How to complete this task: As you restate the entries, keep every word intact and leave out whatever images they hold.

[Records from a collection]
----
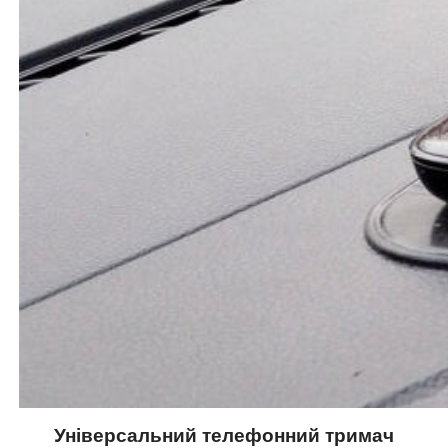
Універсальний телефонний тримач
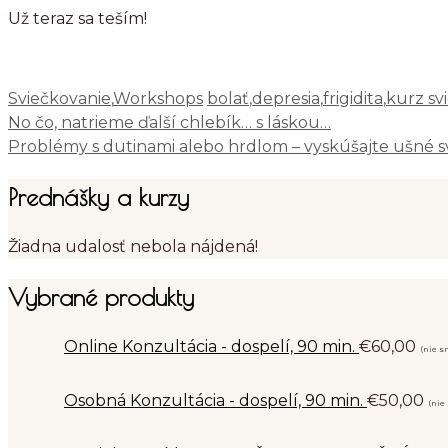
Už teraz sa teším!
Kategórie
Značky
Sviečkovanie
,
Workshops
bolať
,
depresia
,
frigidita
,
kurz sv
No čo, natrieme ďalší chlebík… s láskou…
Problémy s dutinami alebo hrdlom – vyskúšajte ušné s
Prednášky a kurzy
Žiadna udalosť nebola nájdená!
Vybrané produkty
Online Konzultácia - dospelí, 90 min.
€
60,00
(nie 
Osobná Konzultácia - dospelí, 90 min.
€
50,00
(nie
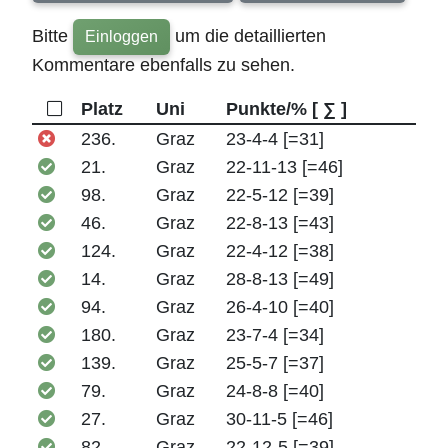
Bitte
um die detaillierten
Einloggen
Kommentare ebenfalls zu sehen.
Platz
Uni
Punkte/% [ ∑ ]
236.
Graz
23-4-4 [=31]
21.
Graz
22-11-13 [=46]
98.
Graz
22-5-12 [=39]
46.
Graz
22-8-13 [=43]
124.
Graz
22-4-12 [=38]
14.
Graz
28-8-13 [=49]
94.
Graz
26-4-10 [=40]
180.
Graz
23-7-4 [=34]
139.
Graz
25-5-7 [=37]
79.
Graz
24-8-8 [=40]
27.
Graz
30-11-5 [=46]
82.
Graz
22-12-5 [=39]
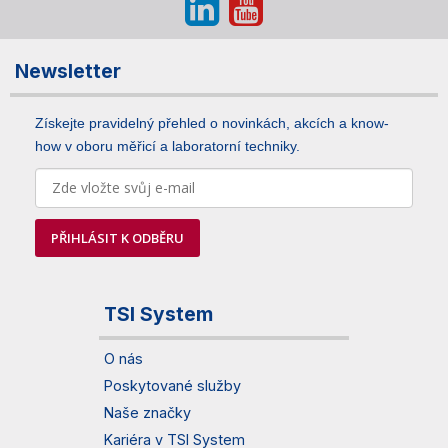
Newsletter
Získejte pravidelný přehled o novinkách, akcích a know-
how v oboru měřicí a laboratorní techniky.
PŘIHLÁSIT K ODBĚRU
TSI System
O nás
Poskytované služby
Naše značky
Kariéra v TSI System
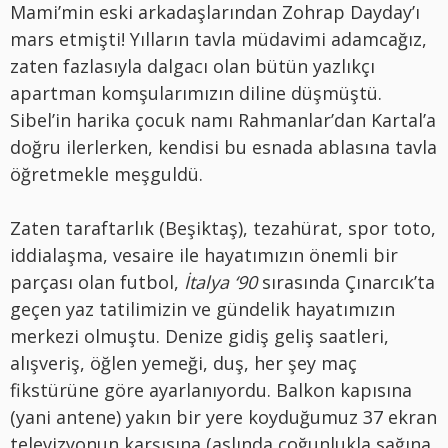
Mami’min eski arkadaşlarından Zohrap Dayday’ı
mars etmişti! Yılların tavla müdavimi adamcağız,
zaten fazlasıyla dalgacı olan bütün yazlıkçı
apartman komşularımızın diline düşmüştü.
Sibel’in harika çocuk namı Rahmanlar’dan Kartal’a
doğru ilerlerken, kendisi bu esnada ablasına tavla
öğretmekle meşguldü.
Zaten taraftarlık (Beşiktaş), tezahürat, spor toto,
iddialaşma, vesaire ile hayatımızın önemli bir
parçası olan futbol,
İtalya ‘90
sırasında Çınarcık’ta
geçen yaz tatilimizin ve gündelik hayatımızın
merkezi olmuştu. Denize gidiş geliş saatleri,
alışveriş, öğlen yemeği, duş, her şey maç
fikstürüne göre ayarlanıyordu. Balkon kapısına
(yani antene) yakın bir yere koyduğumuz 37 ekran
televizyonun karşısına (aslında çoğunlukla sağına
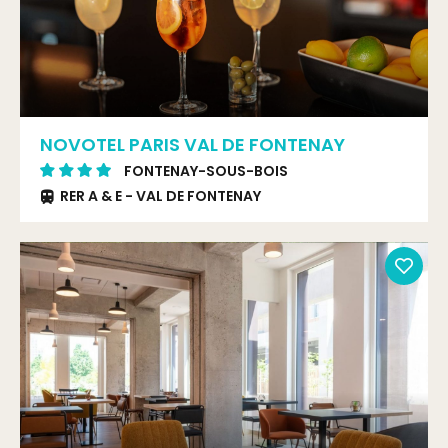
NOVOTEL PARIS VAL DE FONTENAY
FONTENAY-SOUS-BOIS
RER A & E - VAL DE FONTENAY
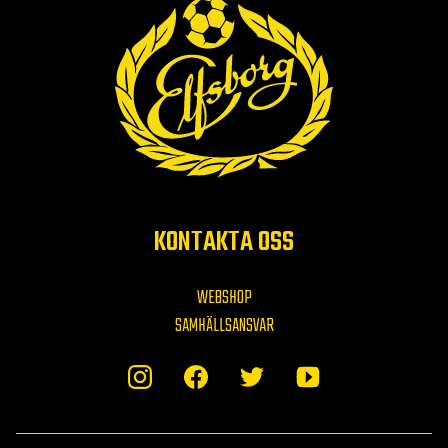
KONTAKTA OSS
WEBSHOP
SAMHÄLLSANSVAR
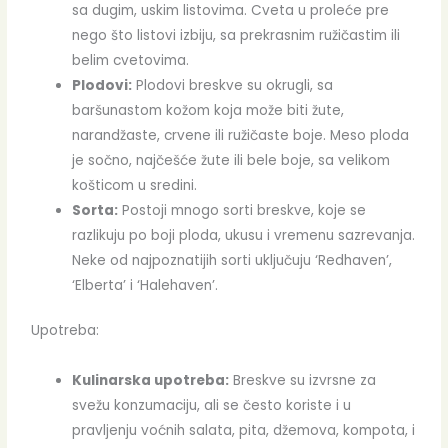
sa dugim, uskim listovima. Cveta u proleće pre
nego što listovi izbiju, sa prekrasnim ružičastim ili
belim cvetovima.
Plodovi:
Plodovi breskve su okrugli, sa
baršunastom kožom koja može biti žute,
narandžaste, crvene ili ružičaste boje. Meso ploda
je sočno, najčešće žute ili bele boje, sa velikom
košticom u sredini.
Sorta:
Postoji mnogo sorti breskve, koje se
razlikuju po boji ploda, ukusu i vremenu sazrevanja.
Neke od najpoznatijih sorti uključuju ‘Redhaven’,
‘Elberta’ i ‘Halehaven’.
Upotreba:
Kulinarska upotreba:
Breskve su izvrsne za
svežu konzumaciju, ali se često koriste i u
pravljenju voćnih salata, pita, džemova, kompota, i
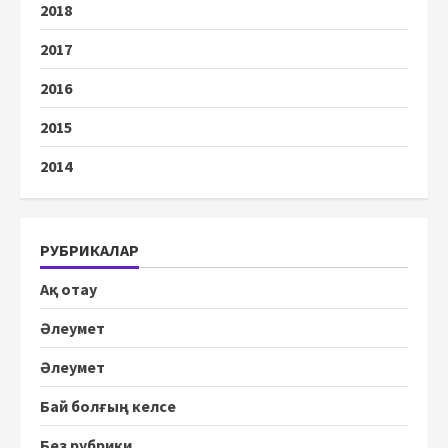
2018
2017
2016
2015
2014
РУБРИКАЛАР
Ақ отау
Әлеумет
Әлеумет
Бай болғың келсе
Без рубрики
----
Your response:
Універсальний телефонний тримач
Už teraz sa teším!
Kategórie
Značky
Sviečkovanie
,
Workshops
bolať
,
depresia
,
frigidita
,
kurz sv
No čo, natrieme ďalší chlebík… s láskou…
Problémy s dutinami alebo hrdlom – vyskúšajte ušné s
Prednášky a kurzy
Žiadna udalosť nebola nájdená!
Vybrané produkty
Online Konzultácia - dospelí, 90 min.
€
60,00
(nie 
Osobná Konzultácia - dospelí, 90 min.
€
50,00
(nie
Bitte
um die detaillierten
Einloggen
Kommentare ebenfalls zu sehen.
Platz
Uni
Punkte/% [ ∑ ]
236.
Graz
23-4-4 [=31]
21.
Graz
22-11-13 [=46]
98.
Graz
22-5-12 [=39]
46.
Graz
22-8-13 [=43]
124.
Graz
22-4-12 [=38]
14.
Graz
28-8-13 [=49]
94.
Graz
26-4-10 [=40]
180.
Graz
23-7-4 [=34]
139.
Graz
25-5-7 [=37]
79.
Graz
24-8-8 [=40]
27.
Graz
30-11-5 [=46]
82.
Graz
22-12-5 [=39]
Newsletter
Získejte pravidelný přehled o novinkách, akcích a know-
how v oboru měřicí a laboratorní techniky.
PŘIHLÁSIT K ODBĚRU
TSI System
O nás
Poskytované služby
Naše značky
Kariéra v TSI System
Mami’min eski arkadaşlarından Zohrap Dayday’ı
mars etmişti! Yılların tavla müdavimi adamcağız,
zaten fazlasıyla dalgacı olan bütün yazlıkçı
apartman komşularımızın diline düşmüştü.
Sibel’in harika çocuk namı Rahmanlar’dan Kartal’a
doğru ilerlerken, kendisi bu esnada ablasına tavla
öğretmekle meşguldü.
Zaten taraftarlık (Beşiktaş), tezahürat, spor toto,
iddialaşma, vesaire ile hayatımızın önemli bir
parçası olan futbol,
İtalya ‘90
sırasında Çınarcık’ta
geçen yaz tatilimizin ve gündelik hayatımızın
merkezi olmuştu. Denize gidiş geliş saatleri,
alışveriş, öğlen yemeği, duş, her şey maç
fikstürüne göre ayarlanıyordu. Balkon kapısına
(yani antene) yakın bir yere koyduğumuz 37 ekran
televizyonun karşısına (aslında çoğunlukla sağına
NOVOTEL PARIS VAL DE FONTENAY
FONTENAY-SOUS-BOIS
RER A & E - VAL DE FONTENAY
KONTAKTA OSS
WEBSHOP
SAMHÄLLSANSVAR
sa dugim, uskim listovima. Cveta u proleće pre
nego što listovi izbiju, sa prekrasnim ružičastim ili
belim cvetovima.
Plodovi:
Plodovi breskve su okrugli, sa
baršunastom kožom koja može biti žute,
narandžaste, crvene ili ružičaste boje. Meso ploda
je sočno, najčešće žute ili bele boje, sa velikom
košticom u sredini.
Sorta:
Postoji mnogo sorti breskve, koje se
razlikuju po boji ploda, ukusu i vremenu sazrevanja.
Neke od najpoznatijih sorti uključuju ‘Redhaven’,
‘Elberta’ i ‘Halehaven’.
Upotreba:
Kulinarska upotreba:
Breskve su izvrsne za
svežu konzumaciju, ali se često koriste i u
pravljenju voćnih salata, pita, džemova, kompota, i
2018
2017
2016
2015
2014
РУБРИКАЛАР
Ақ отау
Әлеумет
Әлеумет
Бай болғың келсе
Без рубрики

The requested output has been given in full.